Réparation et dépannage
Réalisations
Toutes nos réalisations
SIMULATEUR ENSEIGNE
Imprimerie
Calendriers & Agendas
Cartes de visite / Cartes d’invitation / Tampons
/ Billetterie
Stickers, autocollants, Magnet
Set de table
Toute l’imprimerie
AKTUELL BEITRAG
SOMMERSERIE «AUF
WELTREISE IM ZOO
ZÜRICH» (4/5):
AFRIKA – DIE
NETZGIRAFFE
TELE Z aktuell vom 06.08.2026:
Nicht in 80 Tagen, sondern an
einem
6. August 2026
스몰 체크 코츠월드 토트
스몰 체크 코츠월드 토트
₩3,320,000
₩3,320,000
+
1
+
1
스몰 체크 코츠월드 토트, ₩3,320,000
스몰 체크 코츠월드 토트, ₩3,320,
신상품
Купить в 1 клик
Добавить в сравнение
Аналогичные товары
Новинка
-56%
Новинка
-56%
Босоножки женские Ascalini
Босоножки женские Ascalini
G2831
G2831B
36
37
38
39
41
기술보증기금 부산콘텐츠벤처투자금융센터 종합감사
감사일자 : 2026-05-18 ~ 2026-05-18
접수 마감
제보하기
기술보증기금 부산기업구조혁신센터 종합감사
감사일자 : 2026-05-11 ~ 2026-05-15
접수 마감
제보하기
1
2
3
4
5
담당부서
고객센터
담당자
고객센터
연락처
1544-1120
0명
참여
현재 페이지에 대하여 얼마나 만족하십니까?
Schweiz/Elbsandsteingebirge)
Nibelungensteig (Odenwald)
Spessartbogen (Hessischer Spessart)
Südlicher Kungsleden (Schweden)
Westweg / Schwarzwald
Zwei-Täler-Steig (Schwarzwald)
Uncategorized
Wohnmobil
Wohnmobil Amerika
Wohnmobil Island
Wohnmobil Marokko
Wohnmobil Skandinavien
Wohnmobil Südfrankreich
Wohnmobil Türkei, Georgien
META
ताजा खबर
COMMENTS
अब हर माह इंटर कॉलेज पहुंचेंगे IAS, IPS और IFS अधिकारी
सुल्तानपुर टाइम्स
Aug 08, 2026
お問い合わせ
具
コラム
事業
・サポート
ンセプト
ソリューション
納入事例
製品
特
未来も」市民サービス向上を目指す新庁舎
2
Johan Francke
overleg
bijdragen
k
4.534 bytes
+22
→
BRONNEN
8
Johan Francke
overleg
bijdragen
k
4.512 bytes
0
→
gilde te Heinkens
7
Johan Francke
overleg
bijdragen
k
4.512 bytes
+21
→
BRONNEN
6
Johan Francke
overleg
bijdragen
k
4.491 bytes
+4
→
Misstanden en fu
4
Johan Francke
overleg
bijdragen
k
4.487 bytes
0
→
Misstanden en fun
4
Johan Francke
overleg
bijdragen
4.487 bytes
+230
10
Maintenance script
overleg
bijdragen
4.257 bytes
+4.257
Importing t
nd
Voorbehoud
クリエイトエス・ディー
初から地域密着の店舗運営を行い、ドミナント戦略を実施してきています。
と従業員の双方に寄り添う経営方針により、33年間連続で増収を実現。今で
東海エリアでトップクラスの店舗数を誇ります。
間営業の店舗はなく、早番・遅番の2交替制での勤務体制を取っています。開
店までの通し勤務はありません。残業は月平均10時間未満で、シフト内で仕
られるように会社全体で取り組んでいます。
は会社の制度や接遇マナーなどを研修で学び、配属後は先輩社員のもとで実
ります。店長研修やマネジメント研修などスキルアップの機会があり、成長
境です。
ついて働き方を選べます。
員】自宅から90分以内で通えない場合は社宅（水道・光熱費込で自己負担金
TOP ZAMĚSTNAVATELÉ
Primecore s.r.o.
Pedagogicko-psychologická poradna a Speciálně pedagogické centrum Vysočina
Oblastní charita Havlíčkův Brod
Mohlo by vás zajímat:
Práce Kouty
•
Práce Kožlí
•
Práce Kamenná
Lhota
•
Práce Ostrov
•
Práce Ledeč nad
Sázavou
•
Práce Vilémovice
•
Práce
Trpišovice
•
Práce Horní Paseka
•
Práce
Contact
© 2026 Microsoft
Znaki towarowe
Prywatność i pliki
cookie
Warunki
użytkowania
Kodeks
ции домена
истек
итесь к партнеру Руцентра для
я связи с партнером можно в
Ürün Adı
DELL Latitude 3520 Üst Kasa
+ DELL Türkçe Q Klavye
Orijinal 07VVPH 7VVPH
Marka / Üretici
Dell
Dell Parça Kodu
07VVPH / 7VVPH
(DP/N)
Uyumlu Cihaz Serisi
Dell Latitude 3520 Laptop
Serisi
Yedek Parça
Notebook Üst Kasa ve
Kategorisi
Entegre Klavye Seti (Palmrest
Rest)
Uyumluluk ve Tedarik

> **Activity**
Every line of the material above that contains "Schwarzwald" should be counted; give the total only.

> **Solved problem**
2